“I put great pride in our membership of the Champion Mayors for Inclusive Growth Initiative. My cooperation with mayors from all over the World has strengthened my belief that cities have a crucial role to play in securing liveability and equal opportunities for all. Cities are the frontline when it comes to resolving specific problems, and we mayors are responsible for putting strategy into action. By sharing our best ideas and solutions, we can go from great solutions locally to brilliant advances globally.”
– Lord Mayor Frank Jensen
Mayor Jensen is a Danish politician, Deputy Leader of the Danish Social Democratic party, and has been Lord Mayor of Copenhagen since 1 January 2010.
Frank Jensen got involved in politics from an early age. As a university student the high unemployment rates among young people was at the top of his list of main concerns. Consequently, he initiated a project aimed at advising unemployed youth.
Since 1987, during his twenty years in Parliament, he held positions of both Minister of Research (1994-96) and Minister of Justice (1996-2001) in the Cabinets of Poul Nyrup Rasmussen.
Frank Jensen holds a master’s degree in economics from Aalborg University which he received in 1986.
Ensuring space for people with ordinary jobs requires good and affordable housing. A high demand for housing calls for initiatives and action to secure a diverse and socially sustainable city. The population of Copenhagen is estimated to grow 15 percent by 2027, which underlines the importance of securing affordable housing for all.

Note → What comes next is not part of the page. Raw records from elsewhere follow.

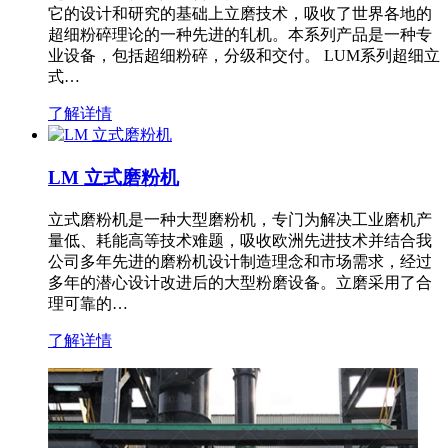
它的设计和研究的基础上立磨技术，吸收了世界各地的
超细粉碎理论的一种先进的轧机。本系列产品是一种专
业设备，包括超细粉碎，分级和交付。 LUM系列超细立
式…
了解详情
LM 立式磨粉机
立式磨粉机是一种大型磨粉机，专门为解决工业磨机产
量低、耗能高等技术难题，吸收欧洲先进技术并结合我
公司多年先进的磨粉机设计制造理念和市场需求，经过
多年的潜心设计改进后的大型粉磨设备。立磨采用了合
理可靠的…
了解详情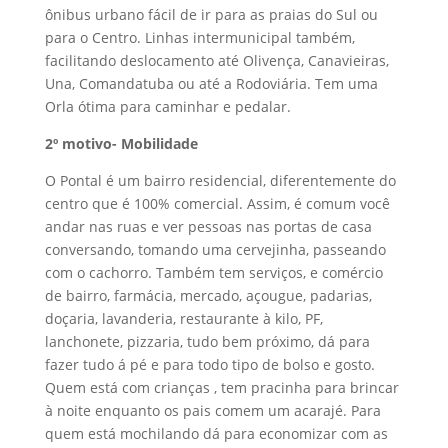
ônibus urbano fácil de ir para as praias do Sul ou
para o Centro. Linhas intermunicipal também,
facilitando deslocamento até Olivença, Canavieiras,
Una, Comandatuba ou até a Rodoviária. Tem uma
Orla ótima para caminhar e pedalar.
2º motivo- Mobilidade
O Pontal é um bairro residencial, diferentemente do
centro que é 100% comercial. Assim, é comum você
andar nas ruas e ver pessoas nas portas de casa
conversando, tomando uma cervejinha, passeando
com o cachorro. Também tem serviços, e comércio
de bairro, farmácia, mercado, açougue, padarias,
doçaria, lavanderia, restaurante à kilo, PF,
lanchonete, pizzaria, tudo bem próximo, dá para
fazer tudo á pé e para todo tipo de bolso e gosto.
Quem está com crianças , tem pracinha para brincar
à noite enquanto os pais comem um acarajé. Para
quem está mochilando dá para economizar com as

In doing so, the goals are:
– To make 20 % of all new housing to be public housing
– To have public housing in all parts of the city
– To elevate socially disadvantaged neighbourhoods
This will require an increase of 45,000 new homes by 2027, of which 9,000 must be public housing. Public housing in Denmark is organized and administered by self-governing, democratic and non-profit organizations, but also highly regulated by the government. Copenhagen has been able to successfully influence national legislation on affordable housing. This has made it possible for municipalities in Denmark to reserve 25 percent of new residential areas for public housing. Since 2011, the amount of public housing has been increased by 1.100 and funding has been allocated for another 6,000.